Respirava com cautela, sabia que se não controlasse a respiração poderia me afogar.

Não era a primeira vez estava ali. Quanto mais mergulhava, mais confortável era manter-se naquele lugar irreal, em um não-lugar.

Não sei nadar, mas a verdade é que isso não importava.
Me sentia protegida, nada de ruim poderia me alcançar tão fundo.

Talvez nem eu mesma.

Tudo que precisava era tentar respirar, com calma… Muita calma.
O ar não era tão abundante quanto na superfície, era preciso ter cuidado. Se voltasse a me agitar corria o risco de morrer asfixiada.

- O que você ta sentindo?

A voz perturbava o mergulho. Não era minha, havia alguém lá fora que queria me tirar dali. Fingi que não ouvi. Nada me perturbaria.
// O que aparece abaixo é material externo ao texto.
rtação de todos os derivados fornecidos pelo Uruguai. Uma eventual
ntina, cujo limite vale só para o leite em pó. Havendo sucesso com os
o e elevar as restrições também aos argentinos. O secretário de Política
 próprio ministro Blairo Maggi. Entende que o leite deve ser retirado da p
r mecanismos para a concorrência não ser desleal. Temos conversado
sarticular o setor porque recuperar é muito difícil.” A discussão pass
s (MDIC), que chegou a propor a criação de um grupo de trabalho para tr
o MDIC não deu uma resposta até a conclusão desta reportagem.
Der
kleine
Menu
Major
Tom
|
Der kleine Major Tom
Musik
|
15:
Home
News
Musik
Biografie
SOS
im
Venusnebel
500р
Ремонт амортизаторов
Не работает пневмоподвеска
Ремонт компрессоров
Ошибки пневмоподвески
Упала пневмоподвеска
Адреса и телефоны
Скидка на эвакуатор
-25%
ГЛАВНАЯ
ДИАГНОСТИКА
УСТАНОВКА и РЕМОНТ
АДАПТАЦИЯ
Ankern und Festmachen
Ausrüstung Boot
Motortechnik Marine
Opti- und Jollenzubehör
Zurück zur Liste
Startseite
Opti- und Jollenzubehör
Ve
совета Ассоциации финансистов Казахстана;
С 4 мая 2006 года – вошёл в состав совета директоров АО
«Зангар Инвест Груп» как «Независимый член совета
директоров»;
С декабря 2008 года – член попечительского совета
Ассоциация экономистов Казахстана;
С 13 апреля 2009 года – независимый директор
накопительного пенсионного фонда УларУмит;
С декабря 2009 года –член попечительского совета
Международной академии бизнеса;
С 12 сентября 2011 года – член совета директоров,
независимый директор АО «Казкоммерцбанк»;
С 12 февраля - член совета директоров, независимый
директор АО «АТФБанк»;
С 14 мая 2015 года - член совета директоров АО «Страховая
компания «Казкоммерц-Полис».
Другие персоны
Lá ninguém me machucaria. Finalmente estava segura.

Voltei a respirar com precaução, imagens vazias passeavam na minha cabeça. Tudo era tão tranquilo que já não importava muito como eu havia chegado.
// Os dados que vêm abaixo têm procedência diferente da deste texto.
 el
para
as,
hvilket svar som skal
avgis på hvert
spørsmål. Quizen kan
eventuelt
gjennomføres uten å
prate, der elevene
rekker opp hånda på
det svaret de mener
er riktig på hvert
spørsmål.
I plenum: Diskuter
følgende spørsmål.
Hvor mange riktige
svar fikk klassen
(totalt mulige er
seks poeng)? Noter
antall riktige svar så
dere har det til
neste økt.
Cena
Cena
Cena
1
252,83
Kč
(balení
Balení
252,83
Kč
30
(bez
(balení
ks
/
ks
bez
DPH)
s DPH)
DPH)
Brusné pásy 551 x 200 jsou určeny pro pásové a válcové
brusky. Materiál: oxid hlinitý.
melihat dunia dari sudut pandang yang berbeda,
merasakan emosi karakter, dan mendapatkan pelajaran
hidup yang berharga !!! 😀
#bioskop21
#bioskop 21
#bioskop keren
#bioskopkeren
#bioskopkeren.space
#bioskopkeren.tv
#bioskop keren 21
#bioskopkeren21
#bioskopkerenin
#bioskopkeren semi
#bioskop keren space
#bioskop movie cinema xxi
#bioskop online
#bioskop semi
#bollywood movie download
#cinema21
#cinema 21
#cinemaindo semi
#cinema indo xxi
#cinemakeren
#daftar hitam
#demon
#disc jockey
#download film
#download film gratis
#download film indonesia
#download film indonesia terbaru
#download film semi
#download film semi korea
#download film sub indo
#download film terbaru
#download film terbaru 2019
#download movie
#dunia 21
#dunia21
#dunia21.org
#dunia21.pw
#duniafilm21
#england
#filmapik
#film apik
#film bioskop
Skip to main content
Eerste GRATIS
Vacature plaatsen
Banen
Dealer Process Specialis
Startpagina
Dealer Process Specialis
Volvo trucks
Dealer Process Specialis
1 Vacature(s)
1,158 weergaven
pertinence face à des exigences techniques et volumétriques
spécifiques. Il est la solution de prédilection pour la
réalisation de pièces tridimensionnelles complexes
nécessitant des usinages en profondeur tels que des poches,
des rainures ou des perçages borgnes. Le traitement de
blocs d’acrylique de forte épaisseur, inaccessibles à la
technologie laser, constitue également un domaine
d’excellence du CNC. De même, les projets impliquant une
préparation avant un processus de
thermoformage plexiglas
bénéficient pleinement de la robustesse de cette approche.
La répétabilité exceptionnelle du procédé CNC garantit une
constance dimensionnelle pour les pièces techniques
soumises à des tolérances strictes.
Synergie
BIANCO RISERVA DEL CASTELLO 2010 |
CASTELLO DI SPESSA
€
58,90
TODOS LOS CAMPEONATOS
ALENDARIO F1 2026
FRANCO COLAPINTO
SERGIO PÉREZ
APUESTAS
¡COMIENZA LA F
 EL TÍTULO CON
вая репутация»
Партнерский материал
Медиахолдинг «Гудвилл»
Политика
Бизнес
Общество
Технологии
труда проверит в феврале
Se eu fosse capaz de sentir algo naquele momento, provavelmente sentiria o que eles devem chamar de paz.

O silêncio reinava na (i)realidade.

- O que você ta sentindo?

Como uma rede, a voz familiar teimava em querer me resgatar dali.

Abri os olhos. A luz clara refletida nas paredes brancas davam um ar frio e hospitalar pra’quele quarto que fazia parte do que eu chamava de lar.

Eu continuava com a cara no travesseiro molhado de lágrimas e ranho.
Ali fora o ar entrava com uma violência cortante em mim.

Entrava com a brutal constatação de que contra a minha vontade eu continuava existindo.

Sempre tive medo de um dia ir tão fundo e acabar me afogando.
Com o tempo o medo deu lugar a convicção de que existir ali era seguro, de que fugir não era uma má ideia e de que talvez eu só pertencesse ali dentro.

Sozinha.

Em silêncio.

- O que você tá sentindo?

Não mergulhava mais.

- Eu não consigo explicar o que eu sinto. Não sei. Nada.

Ouvir minha própria voz era a confirmação de que tinha voltado, que ali era o real e que por mais que eu tentasse não poderia continuar fugindo dele e de mim.

Achei melhor levantar e assoar meu nariz.